Input data: Begin

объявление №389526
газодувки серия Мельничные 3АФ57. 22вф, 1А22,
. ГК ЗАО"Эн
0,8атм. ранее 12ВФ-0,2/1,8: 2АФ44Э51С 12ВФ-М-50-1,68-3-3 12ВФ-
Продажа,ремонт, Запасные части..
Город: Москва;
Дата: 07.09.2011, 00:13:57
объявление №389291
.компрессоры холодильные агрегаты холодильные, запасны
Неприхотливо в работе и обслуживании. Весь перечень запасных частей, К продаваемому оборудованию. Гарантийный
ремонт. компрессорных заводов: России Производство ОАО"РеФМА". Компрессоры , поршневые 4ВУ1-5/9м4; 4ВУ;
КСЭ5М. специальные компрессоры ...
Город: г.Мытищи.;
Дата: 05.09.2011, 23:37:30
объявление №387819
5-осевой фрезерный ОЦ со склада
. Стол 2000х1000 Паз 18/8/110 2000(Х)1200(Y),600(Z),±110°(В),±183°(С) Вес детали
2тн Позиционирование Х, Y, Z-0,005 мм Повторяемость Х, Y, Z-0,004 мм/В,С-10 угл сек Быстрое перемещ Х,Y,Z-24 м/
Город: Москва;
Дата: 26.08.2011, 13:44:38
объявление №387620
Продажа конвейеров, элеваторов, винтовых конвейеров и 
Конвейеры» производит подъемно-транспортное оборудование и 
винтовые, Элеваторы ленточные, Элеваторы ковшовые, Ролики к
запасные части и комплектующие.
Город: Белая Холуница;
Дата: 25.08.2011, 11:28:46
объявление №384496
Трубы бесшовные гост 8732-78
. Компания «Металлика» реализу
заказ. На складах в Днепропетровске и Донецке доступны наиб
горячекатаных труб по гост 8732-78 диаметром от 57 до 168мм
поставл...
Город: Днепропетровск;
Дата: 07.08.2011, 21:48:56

Input data: End

• _What you have to do_
Every line from the first entry to the line containing "Неприхотливо в работе" should be transcribed exactly, and nothing beyond it.

• _Answer area_
объявление №389526
газодувки серия Мельничные 3АФ57. 22вф, 1А22,
. ГК ЗАО"Эн
0,8атм. ранее 12ВФ-0,2/1,8: 2АФ44Э51С 12ВФ-М-50-1,68-3-3 12ВФ-
Продажа,ремонт, Запасные части..
Город: Москва;
Дата: 07.09.2011, 00:13:57
объявление №389291
.компрессоры холодильные агрегаты холодильные, запасны
Неприхотливо в работе и обслуживании. Весь перечень запасных частей, К продаваемому оборудованию. Гарантийный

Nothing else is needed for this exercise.